Re: [PATCH 2/4] x86/virt/tdx: Pull kexec cache flush logic into arch/x86

From: Huang, Kai

Date: Sun Mar 08 2026 - 20:23:52 EST


On Fri, 2026-03-06 at 17:03 -0800, Rick Edgecombe wrote:
> KVM tries to take care of some required cache flushing earlier in the
> kexec path in order to be kind to some long standing races that can occur
> later in the operation. Until recently, VMXOFF was handled within KVM.
> Since VMX being enabled is required to make a SEAMCALL, it had the best
> per-cpu scoped operation to plug the flushing into.
>
> This early kexec cache flushing in KVM happens via a syscore shutdown
> callback.
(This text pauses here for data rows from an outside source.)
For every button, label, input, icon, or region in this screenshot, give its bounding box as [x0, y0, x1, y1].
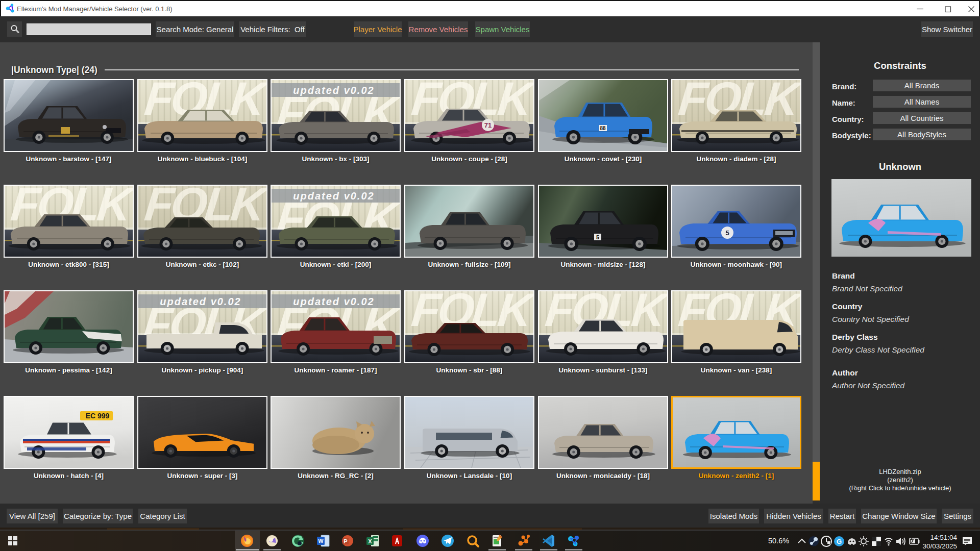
- svg-text:updated v0.02: updated v0.02: [293, 190, 374, 202]
- svg-text:71: 71: [484, 121, 492, 129]
- svg-text:X: X: [368, 538, 372, 544]
- svg-text:5: 5: [725, 229, 729, 237]
- svg-text:updated v0.02: updated v0.02: [160, 296, 241, 307]
- svg-text:88: 88: [600, 126, 606, 131]
- svg-text:5: 5: [596, 234, 599, 240]
- svg-text:EC 999: EC 999: [86, 412, 110, 420]
- svg-text:updated v0.02: updated v0.02: [293, 296, 374, 307]
- svg-text:P: P: [344, 538, 347, 544]
- svg-text:updated v0.02: updated v0.02: [293, 85, 374, 96]
- svg-text:W: W: [318, 538, 324, 544]
- svg-text:G: G: [837, 538, 842, 545]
Now that VMX enablement control has moved to arch/x86, which has
> grown its own syscore shutdown callback, it no longer make sense for it to
> live in KVM. It fits better with the TDX enablement managing code.

[...]

>
> In addition, future changes will add a SEAMCALL that happens immediately
> before VMXOFF, which means the cache flush in KVM will be too late to be
> helpful. So move it to the newly added TDX arch/x86 syscore shutdown
> handler.

Nit: I am not sure how to interpret "too late to be helpful". I think we
can just get rid of this paragraph.

>
> Since tdx_cpu_flush_cache_for_kexec() is no longer needed by KVM, make it
> static and remove the export. Since it is also not part of an operation
> spread across disparate components, remove the redundant comments and
> verbose naming.
>
> Signed-off-by: Rick Edgecombe <rick.p.edgecombe@xxxxxxxxx>

Feel free to add:

Acked-by: Kai Huang <kai.huang@xxxxxxxxx>

Btw, there's a functional change here, and perhaps we should call out in
changelog:

- Currently tdx_cpu_flush_cache_for_kexec() is done in
kvm_disable_virtualization_cpu(), which is also called by KVM's CPUHP
offline() callback. So tdx_cpu_flush_cache_for_kexec() is explicitly done
in TDX code in CPU offline.

- With this change, tdx_cpu_flush_cache_for_kexec() is not explicitly done
in TDX code in CPU offline.

But AFAICT this is fine, since IIUC the WBINVD is always done when kernel
offlines one CPU (see [*]), i.e., the current
tdx_cpu_flush_cache_for_kexec() done in KVM's CPUHP is actually superfluous.

[*] See:

native_play_dead() ->
cpuidle_play_dead();
hlt_play_dead();

cpuidle_play_dead() can invoke different enter_dead() callbacks depending on
what idle driver is being used, but AFAICT eventually it ends up calling
either acpi_idle_play_dead() or mwait_play_dead(), both of which does WBINVD
before going to idle.

If cpuidle_play_dead() doesn't idle successfully, the hlt_play_dead() will
then WBINVD and hlt.

Actually, after looking at multiple commits around here, e.g.,

ea53069231f93 ("x86, hotplug: Use mwait to offline a processor, fix the
legacy case")
dfbba2518aac4 ("Revert "ACPI: processor: idle: Only flush cache on
entering C3")

... I believe it's a kernel policy to make sure cache is flushed when it
offlines a CPU (which makes sense anyway of course), I just couldn't find
the exact commit saying this (or I am not sure whether there's such commit).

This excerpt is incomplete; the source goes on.